ACTIVITY:
Copy out each line featuring the string "have" from the entries beneath.
[RECORD EXCERPTS Boundary: Start]
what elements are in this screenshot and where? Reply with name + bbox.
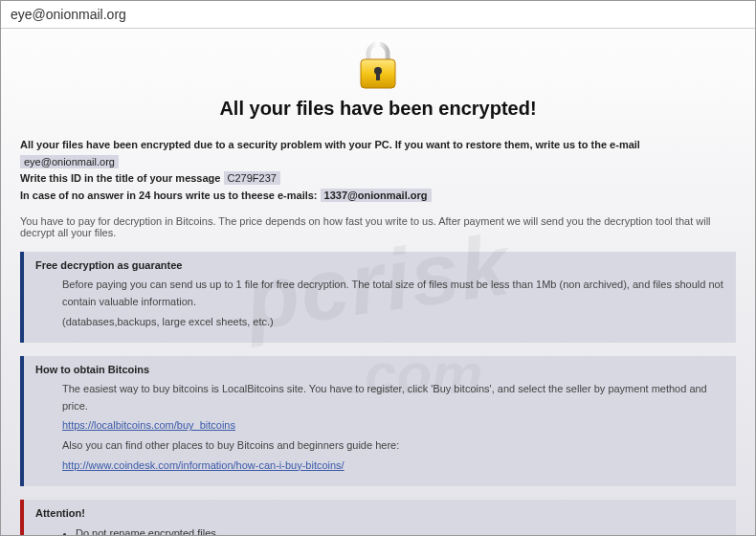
contact-email-2: 1337@onionmail.org (321, 189, 432, 202)
attention-item-1: Do not rename encrypted files. (76, 525, 724, 535)
btc-link-2[interactable]: http://www.coindesk.com/information/how-… (62, 459, 345, 471)
main-heading: All your files have been encrypted! (20, 98, 736, 120)
intro-line3: In case of no answer in 24 hours write u… (20, 190, 321, 201)
free-decryption-title: Free decryption as guarantee (35, 259, 724, 271)
window-title: eye@onionmail.org (11, 7, 126, 22)
window-titlebar: eye@onionmail.org (1, 1, 755, 29)
attention-title: Attention! (35, 507, 724, 519)
attention-box: Attention! Do not rename encrypted files… (20, 500, 736, 535)
lock-icon (355, 40, 401, 94)
contact-email-1: eye@onionmail.org (20, 155, 119, 168)
obtain-bitcoins-box: How to obtain Bitcoins The easiest way t… (20, 356, 736, 486)
obtain-bitcoins-body: The easiest way to buy bitcoins is Local… (35, 381, 724, 474)
btc-text-2: Also you can find other places to buy Bi… (62, 437, 724, 455)
free-decryption-text-2: (databases,backups, large excel sheets, … (62, 314, 724, 331)
intro-line1: All your files have been encrypted due t… (20, 139, 640, 150)
svg-rect-2 (376, 72, 380, 80)
content-area: pcrisk .com (1, 29, 755, 535)
app-window: eye@onionmail.org pcrisk .com (0, 0, 756, 536)
victim-id: C279F237 (224, 171, 280, 185)
intro-block: All your files have been encrypted due t… (20, 137, 736, 204)
lock-container (20, 40, 736, 94)
btc-link-1[interactable]: https://localbitcoins.com/buy_bitcoins (62, 419, 235, 431)
intro-line2: Write this ID in the title of your messa… (20, 172, 224, 184)
free-decryption-body: Before paying you can send us up to 1 fi… (35, 277, 724, 330)
attention-list: Do not rename encrypted files. Do not tr… (35, 525, 724, 535)
free-decryption-text-1: Before paying you can send us up to 1 fi… (62, 277, 724, 310)
free-decryption-box: Free decryption as guarantee Before payi… (20, 252, 736, 343)
payment-note: You have to pay for decryption in Bitcoi… (20, 215, 736, 238)
obtain-bitcoins-title: How to obtain Bitcoins (35, 364, 724, 375)
btc-text-1: The easiest way to buy bitcoins is Local… (62, 381, 724, 414)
[RECORD EXCERPTS Boundary: End]
SOLUTION TO THIS EXERCISE:
main-heading: All your files have been encrypted! (20, 98, 736, 120)
intro-line1: All your files have been encrypted due t… (20, 139, 640, 150)
intro-block: All your files have been encrypted due t… (20, 137, 736, 204)
payment-note: You have to pay for decryption in Bitcoi… (20, 215, 736, 238)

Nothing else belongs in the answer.